-- DATASET EXTRACT follows --

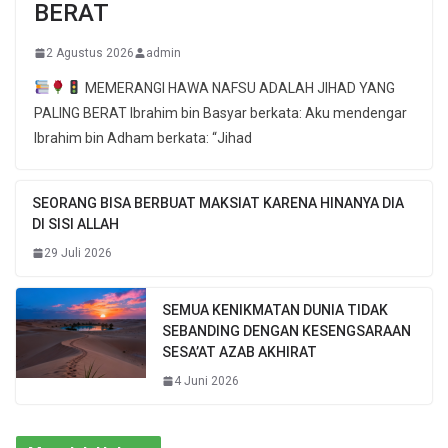
BERAT
2 Agustus 2026
admin
MEMERANGI HAWA NAFSU ADALAH JIHAD YANG
PALING BERAT Ibrahim bin Basyar berkata: Aku mendengar
Ibrahim bin Adham berkata: “Jihad
SEORANG BISA BERBUAT MAKSIAT KARENA HINANYA DIA
DI SISI ALLAH
29 Juli 2026
SEMUA KENIKMATAN DUNIA TIDAK
SEBANDING DENGAN KESENGSARAAN
SESA’AT AZAB AKHIRAT
4 Juni 2026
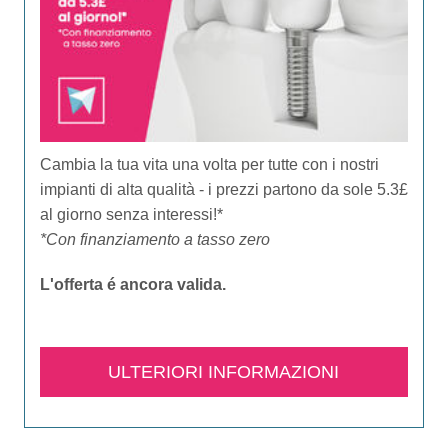
Cambia la tua vita una volta per tutte con i nostri
impianti di alta qualità - i prezzi partono da sole 5.3£
al giorno senza interessi!*
*Con finanziamento a tasso zero
L'offerta é ancora valida.​
ULTERIORI INFORMAZIONI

-- DATASET EXTRACT concluded --

Find and copy every line in the entries above where the string "Ibrahim" occurs.

## YOUR RESPONSE:
PALING BERAT Ibrahim bin Basyar berkata: Aku mendengar
Ibrahim bin Adham berkata: “Jihad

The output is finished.